- Problem requirements -
Drop all images. Then write out each line below exactly as given.
** Opening Available data block **
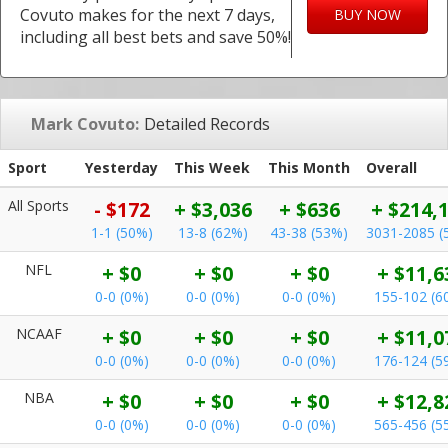
Covuto makes for the next 7 days,
BUY NOW
including all best bets and save 50%!
Mark Covuto:
Detailed Records
Sport
Yesterday
This Week
This Month
Overall
All Sports
- $172
+ $3,036
+ $636
+ $214,
1-1 (50%)
13-8 (62%)
43-38 (53%)
3031-2085 (
NFL
+ $0
+ $0
+ $0
+ $11,6
0-0 (0%)
0-0 (0%)
0-0 (0%)
155-102 (6
NCAAF
+ $0
+ $0
+ $0
+ $11,0
0-0 (0%)
0-0 (0%)
0-0 (0%)
176-124 (5
NBA
+ $0
+ $0
+ $0
+ $12,8
0-0 (0%)
0-0 (0%)
0-0 (0%)
565-456 (5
** Closing Available data block **
- Final answer -
Covuto makes for the next 7 days,
BUY NOW
including all best bets and save 50%!
Mark Covuto:
Detailed Records
Sport
Yesterday
This Week
This Month
Overall
All Sports
- $172
+ $3,036
+ $636
+ $214,
1-1 (50%)
13-8 (62%)
43-38 (53%)
3031-2085 (
NFL
+ $0
+ $0
+ $0
+ $11,6
0-0 (0%)
0-0 (0%)
0-0 (0%)
155-102 (6
NCAAF
+ $0
+ $0
+ $0
+ $11,0
0-0 (0%)
0-0 (0%)
0-0 (0%)
176-124 (5
NBA
+ $0
+ $0
+ $0
+ $12,8
0-0 (0%)
0-0 (0%)
0-0 (0%)
565-456 (5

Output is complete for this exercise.